Data extracts:
>>

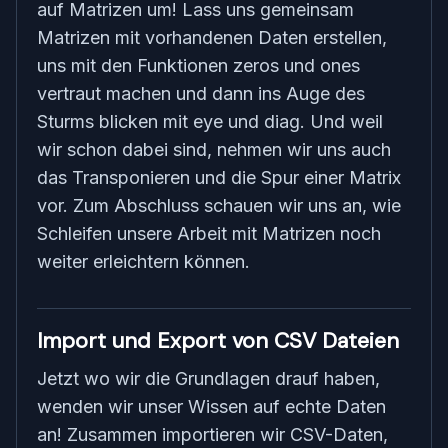
auf Matrizen um! Lass uns gemeinsam
Matrizen mit vorhandenen Daten erstellen,
uns mit den Funktionen zeros und ones
vertraut machen und dann ins Auge des
Sturms blicken mit eye und diag. Und weil
wir schon dabei sind, nehmen wir uns auch
das Transponieren und die Spur einer Matrix
vor. Zum Abschluss schauen wir uns an, wie
Schleifen unsere Arbeit mit Matrizen noch
weiter erleichtern können.
Import und Export von CSV Dateien
Jetzt wo wir die Grundlagen drauf haben,
wenden wir unser Wissen auf echte Daten
an! Zusammen importieren wir CSV-Daten,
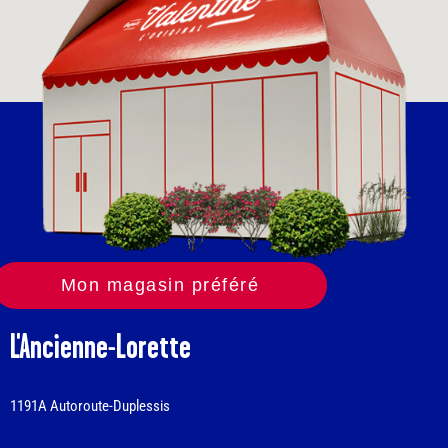
Mon magasin préféré
L'Ancienne-Lorette
1191A Autoroute-Duplessis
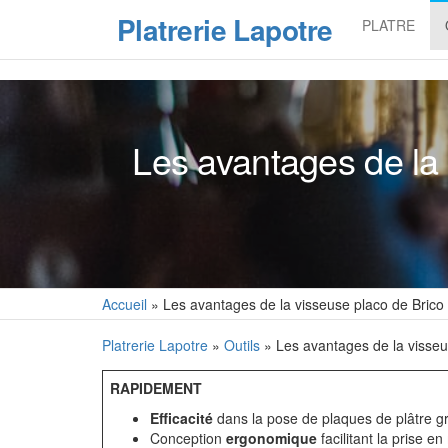
Skip
Platrerie Lapotre
PLATRE
to
the
content
Les avantages de la 
Accueil
»
Les avantages de la visseuse placo de Brico
Platrerie Lapotre
»
Outils
» Les avantages de la visseu
RAPIDEMENT
Efficacité
dans la pose de plaques de plâtre g
Conception
ergonomique
facilitant la prise e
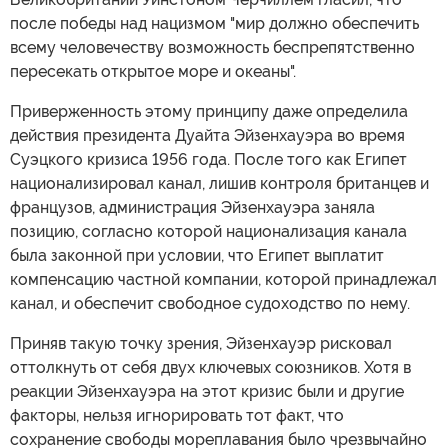
после победы над нацизмом "мир должно обеспечить
всему человечеству возможность беспрепятственно
пересекать открытое море и океаны".
Приверженность этому принципу даже определила
действия президента Дуайта Эйзенхауэра во время
Суэцкого кризиса 1956 года. После того как Египет
национализировал канал, лишив контроля британцев и
французов, администрация Эйзенхауэра заняла
позицию, согласно которой национализация канала
была законной при условии, что Египет выплатит
компенсацию частной компании, которой принадлежал
канал, и обеспечит свободное судоходство по нему.
Приняв такую точку зрения, Эйзенхауэр рисковал
оттолкнуть от себя двух ключевых союзников. Хотя в
реакции Эйзенхауэра на этот кризис были и другие
факторы, нельзя игнорировать тот факт, что
сохранение свободы мореплавания было чрезвычайно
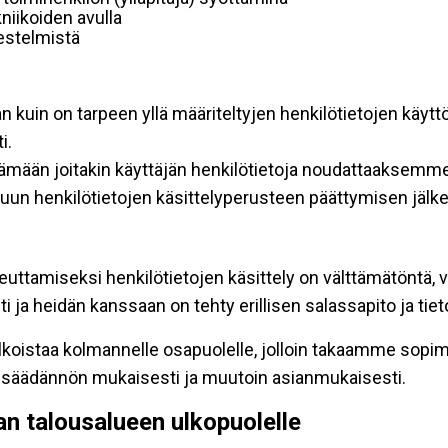
niikoiden avulla
rjestelmistä
an kuin on tarpeen yllä määriteltyjen henkilötietojen käytt
i.
ttämään joitakin käyttäjän henkilötietoja noudattaaksemme
un henkilötietojen käsittelyperusteen päättymisen jälk
teuttamiseksi henkilötietojen käsittely on välttämätöntä, v
 ja heidän kanssaan on tehty erillisen salassapito ja tie
koistaa kolmannelle osapuolelle, jolloin takaamme sopimus
insäädännön mukaisesti ja muutoin asianmukaisesti.
pan talousalueen ulkopuolelle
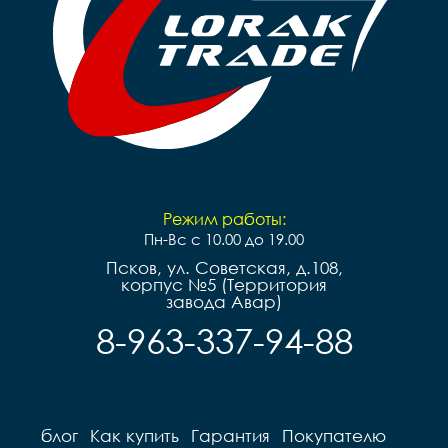
Режим работы:
Пн-Вс с 10.00 до 19.00
Псков, ул. Советская, д.108,
корпус №5 (Территория
завода Авар)
8-963-337-94-88
блог
Как купить
Гарантия
Покупателю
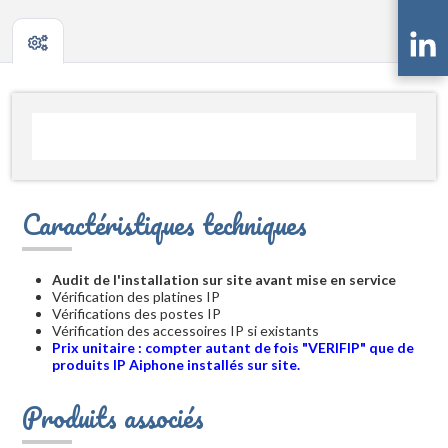
Caractéristiques techniques
Audit de l'installation sur site avant mise en service
Vérification des platines IP
Vérifications des postes IP
Vérification des accessoires IP si existants
Prix unitaire : compter autant de fois "VERIFIP" que de
produits IP Aiphone installés sur site.
Produits associés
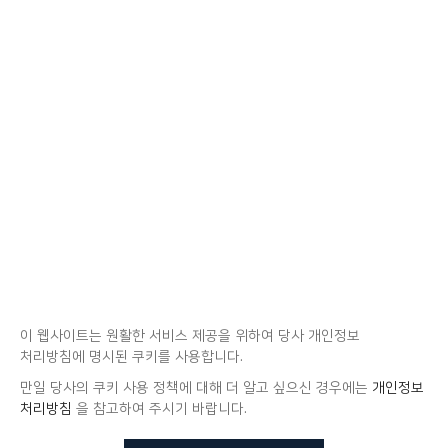
이 웹사이트는 원활한 서비스 제공을 위하여 당사 개인정보
처리방침에 명시된 쿠키를 사용합니다.
만일 당사의 쿠키 사용 정책에 대해 더 알고 싶으신 경우에는
개인정보
처리방침
을 참고하여 주시기 바랍니다.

<<

Using the data above, report how many lines include the string "которой" and add nothing to the number.

2